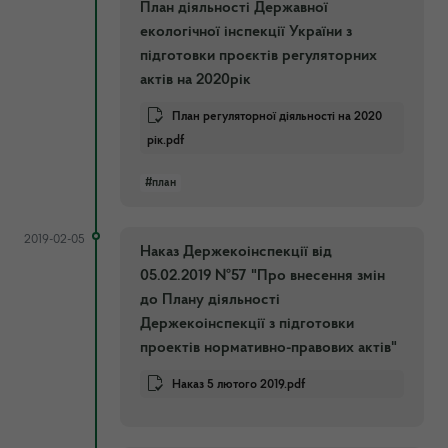
План діяльності Державної
екологічної інспекції України з
підготовки проєктів регуляторних
актів на 2020рік
План регуляторної діяльності на 2020
рік.pdf
#план
2019-02-05
Наказ Держекоінспекції від
05.02.2019 №57 "Про внесення змін
до Плану діяльності
Держекоінспекції з підготовки
проектів нормативно-правових актів"
Наказ 5 лютого 2019.pdf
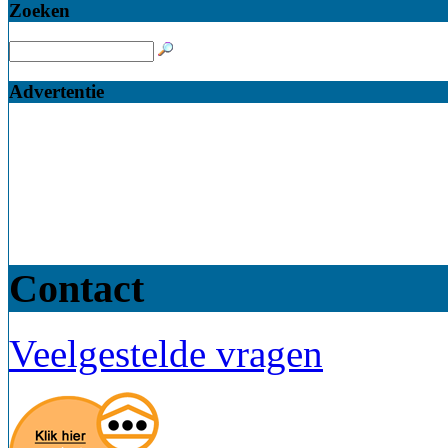
Zoeken
Advertentie
Contact
Veelgestelde vragen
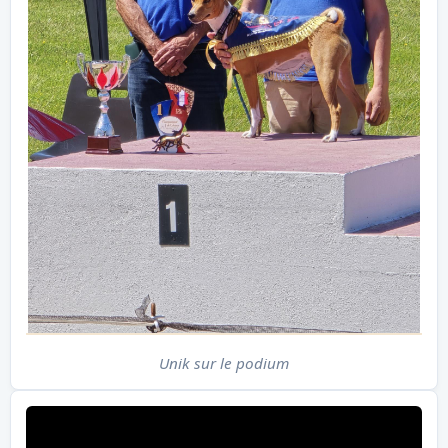
Unik sur le podium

DIRECTIONS |
Examine the listing line by line and give the number of lines where "підготовки" occurs, with nothing added.

YOUR RESPONSE |
2